Problem: An enterprise review response workflow that nobody fully understood — not the internal team, not the customers, not engineering.

What I did: Drew a flow diagram so complex that my PM colleague logged off and handed me the whole thing. That diagram showed me the problem wasn't a list of bugs — it was a system with too many broken decision points.

What happened after: One large redesign, then mostly quiet. A few small tickets per sprint instead of an endless backlog.


My Role

Product Designer, end-to-end ownership. I joined the company and was handed this project early. I didn't inherit a clear brief — I inherited Christine's frustration.


How It Started

My first meeting about this product was with Christine, the lead on the Review Responder team. Christine is the kind of person you'd want handling customer reviews — precise, professional, genuinely careful with her words. She doesn't complain loudly.

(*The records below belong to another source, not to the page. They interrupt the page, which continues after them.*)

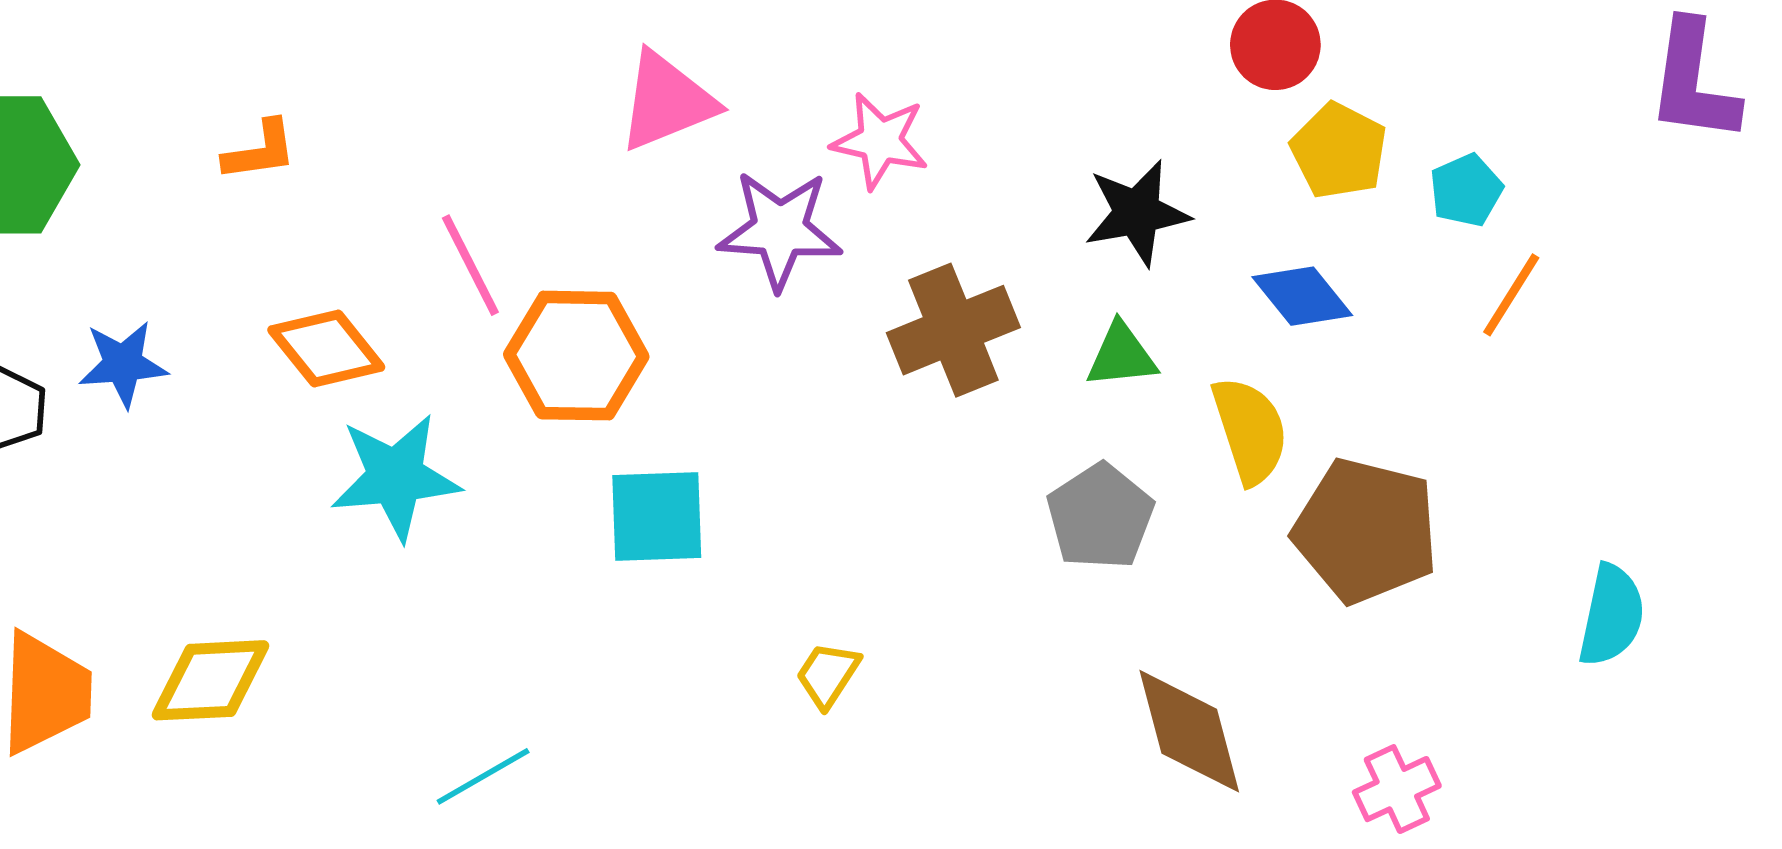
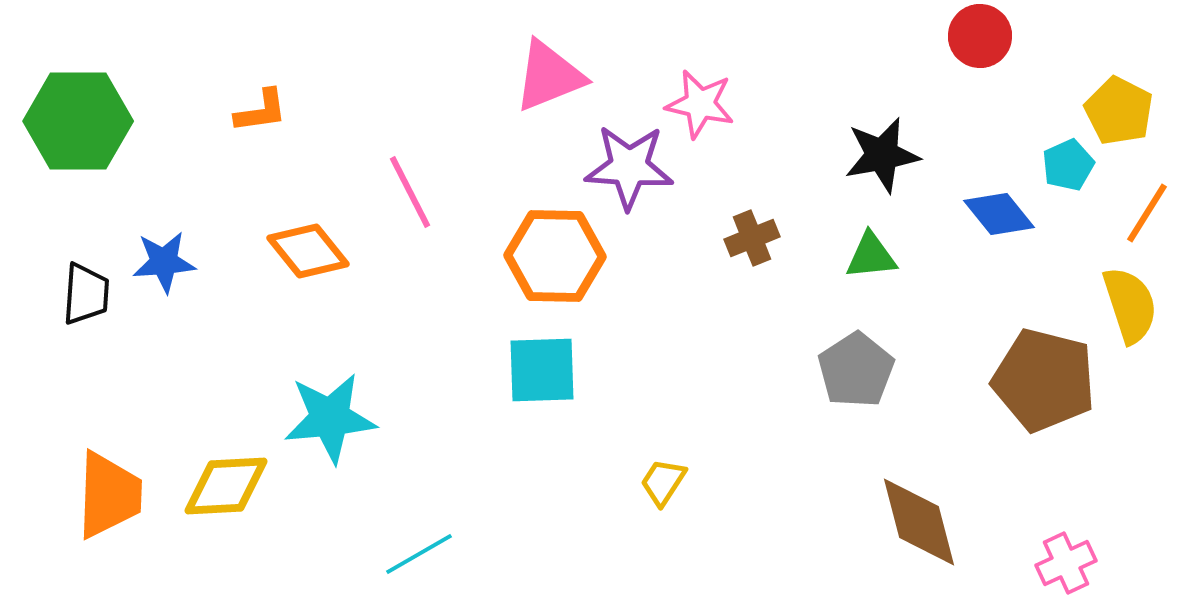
yellow pentagon: (1339, 151) -> (1119, 111), moved
cyan pentagon: (1466, 190) -> (1068, 165), moved
brown cross: (953, 330) -> (752, 238), size x0.6
orange hexagon: (576, 356) -> (555, 256), moved
yellow semicircle: (1250, 430) -> (1130, 305), moved
cyan star: (396, 477) -> (330, 418), moved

That made it worse. I could hear exactly how difficult this system was through how carefully she was choosing not to say it. Every sentence was measured. Every problem was framed diplomatically. And there were a lot of problems.

We also met with the Account team to understand how they onboarded customers. Same story — a different team, the same friction, everywhere.

I opened FigJam and started mapping it all out.


The Flow Diagram

The diagram got very complicated very quickly.

At some point my PM colleague looked at it and logged off. Not metaphorically — they handed me the project and stopped engaging with it. I understand why.

What the diagram showed was that this wasn't a bug list. It was a system with broken decision points throughout — places where the workflow assumed someone would know what to do next, but gave them no information to make that decision. Places where the system's state in one tool didn't match its state in another. Places where the same action meant different things depending on who was doing it.